Should Your Network Employ an SBC?
Here are some factors to consider when deciding if your network could benefit from deploying a session border controller:
- Are you connecting your VoIP or video infrastructure to external networks like the PSTN or Internet? SBCs securely bridge these environments.
- Do you need to interconnect communication systems that use different protocols like SIP, H.323, or SCCP? An SBC can seamlessly interconnect them.
- Does your network need protection against denial of service attacks, eavesdropping, or unauthorized access? SBCs offer a layer of security.
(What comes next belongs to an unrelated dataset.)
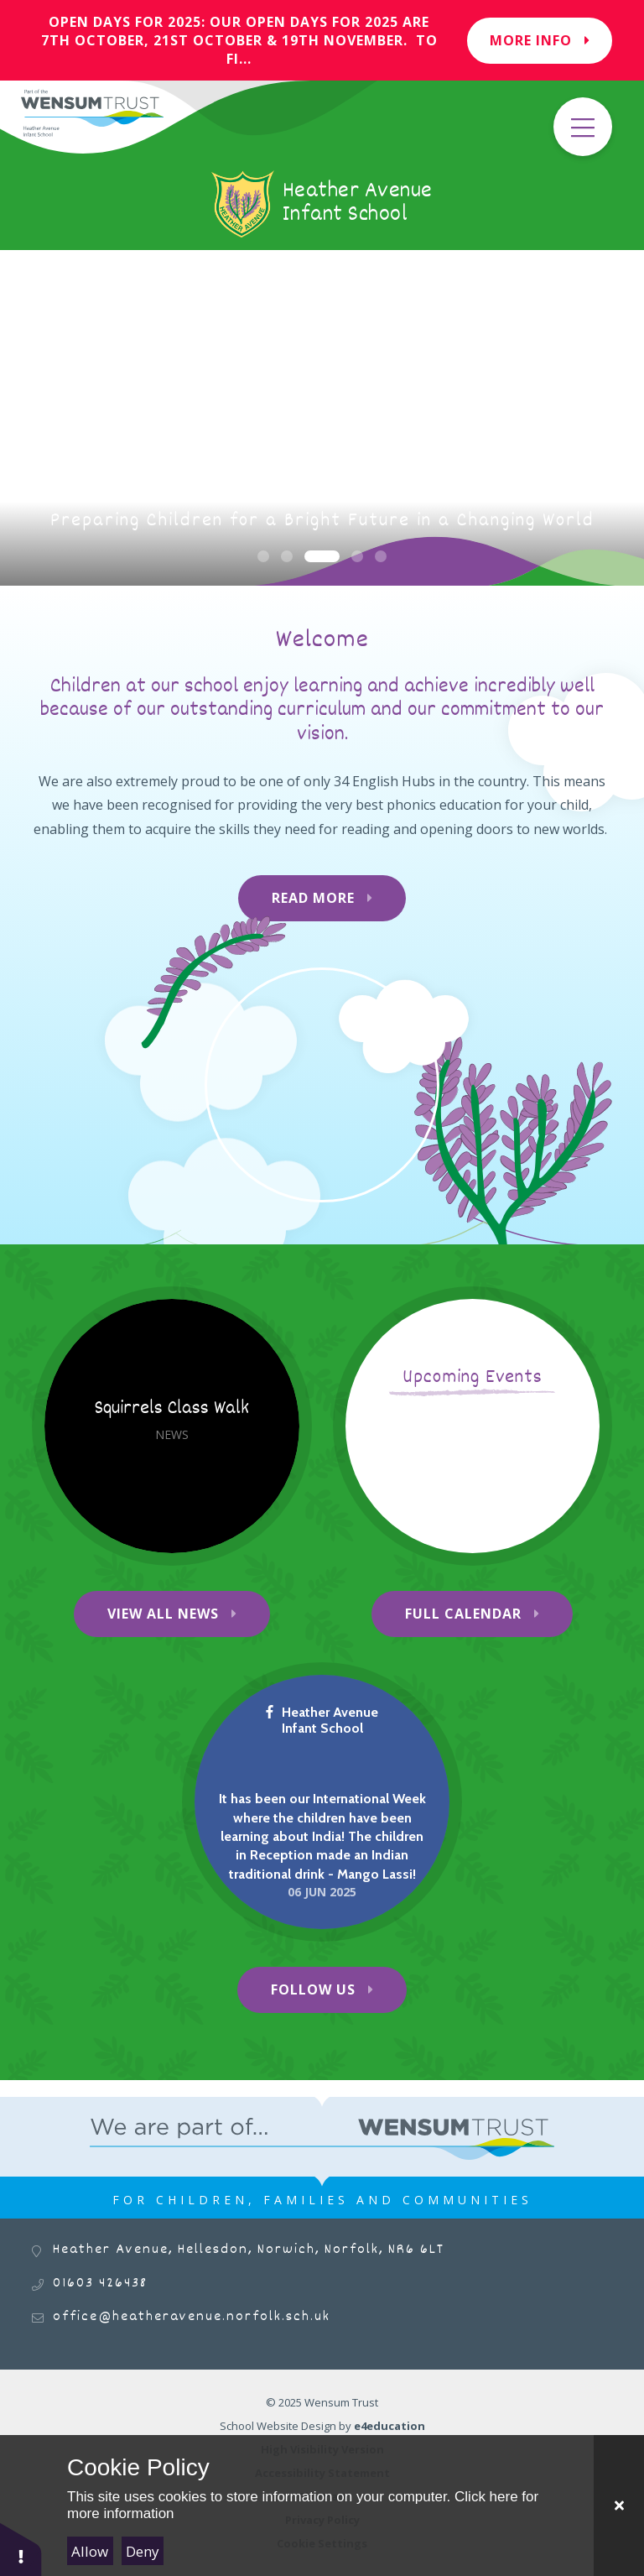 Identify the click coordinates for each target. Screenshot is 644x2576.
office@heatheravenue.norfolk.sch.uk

- Do remote or mobile workers struggle to make voice or video calls due to NAT traversal issues? An SBC facilitates NAT traversal.
- Do you need to monitor calls for billing, quality tracking, or lawful interception purposes? SBCs enable recording and monitoring.
- Does your network need to support connectivity globally between regions that use different codecs? SBCs transcode codecs.
- Are you deploying IP phones over low-bandwidth WAN links? An SBC can prioritize voice traffic.
- Does your network need to comply with emergency call handling, law enforcement agency access, or regulatory mandates? SBCs help meet compliance requirements.
- Are you consolidating multiple disparate voice and video networks? An SBC can unify multi-vendor environments.
If your organization answered yes to any of these use cases, deploying an SBC may provide significant benefits for your network’s boundary security, performance, availability, and flexibility.
Frequently Asked Questions (FAQ)
Ques 1: Why do I need an SBC if I already have a firewall?
Ans: Firewalls perform network layer access control based on IP addresses and ports. SBCs enable application layer signaling and media control for real-time sessions.
SBCs also handle protocol interworking, QoS, monitoring, and other functions firewalls don’t support. Use SBCs and firewalls together for defense-in-depth.
Ques 2: Can I use a softswitch or IP PBX instead of an SBC?
Ans: Softswitches and IP PBXs focus on internal call control. SBCs secure the network boundary between internal and external networks. You can deploy an SBC with a softswitch or IP PBX to protect the edge.
Ques 3: Where should I deploy SBCs in the network?
Ans: Deploy SBCs at the edge, at the demarcation point between the internal network and external networks. Use redundant SBC pairs for failover. Also, deploy SBCs where different network segments interconnect.
Ques 4: Does an SBC affect call quality?
Ans: An SBC can improve call quality by prioritizing real-time traffic, preventing bandwidth oversubscription, and transcoding between codecs. However, excessive transcoding can degrade quality if not configured properly.
Ques 5: What protocols do SBCs support?
Ans: Leading SBCs support SIP, H.323, MGCP, Skinny, TDM, WebRTC, and more. They interwork between these protocols to bridge voicemail systems, video conferencing, IP PBXs, cloud services, and other environments.